Please go through the records below and return every line holding the word "Partido".

§ **RECORDS SUPPLIED**:
*****
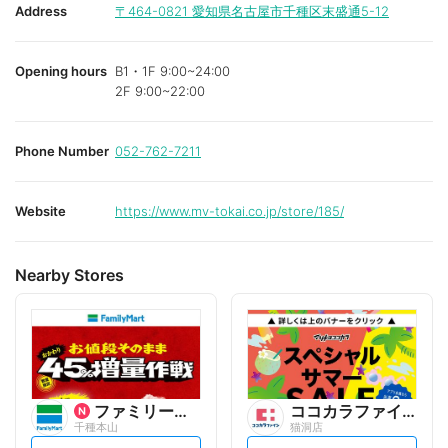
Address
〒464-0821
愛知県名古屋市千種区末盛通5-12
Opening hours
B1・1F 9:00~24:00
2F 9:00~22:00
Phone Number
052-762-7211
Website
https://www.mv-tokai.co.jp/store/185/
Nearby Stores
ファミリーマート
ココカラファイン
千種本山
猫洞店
*****
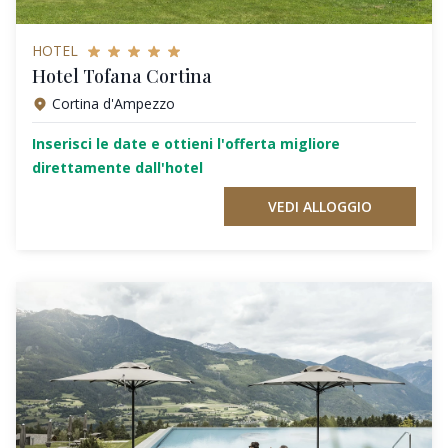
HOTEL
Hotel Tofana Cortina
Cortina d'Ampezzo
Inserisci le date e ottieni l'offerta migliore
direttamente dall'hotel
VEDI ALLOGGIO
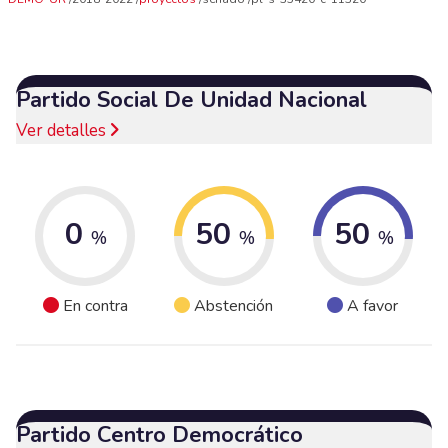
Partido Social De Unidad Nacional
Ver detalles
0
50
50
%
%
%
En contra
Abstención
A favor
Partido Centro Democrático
*****
§ **EXERCISE RESPONSE**:
Partido Social De Unidad Nacional
Partido Centro Democrático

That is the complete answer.